▶ **To do**
Each line of the records that includes "Firebarns" should be found and copied.

▶ **Source information**
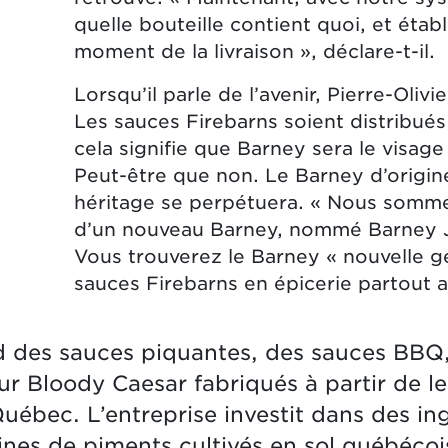
quelle bouteille contient quoi, et établ
moment de la livraison », déclare-t-il.
Lorsqu’il parle de l’avenir, Pierre-Olivi
Les sauces Firebarns soient distribués
cela signifie que Barney sera le visag
Peut-être que non. Le Barney d’origine
héritage se perpétuera. « Nous sommes
d’un nouveau Barney, nommé Barney Jun
Vous trouverez le Barney « nouvelle gé
sauces Firebarns en épicerie partout 
nd des sauces piquantes, des sauces BBQ
 Bloody Caesar fabriqués à partir de le
Québec. L’entreprise investit dans des ing
nes de piments cultivés en sol québécoi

▶ **The answer**
Les sauces Firebarns soient distribués
sauces Firebarns en épicerie partout 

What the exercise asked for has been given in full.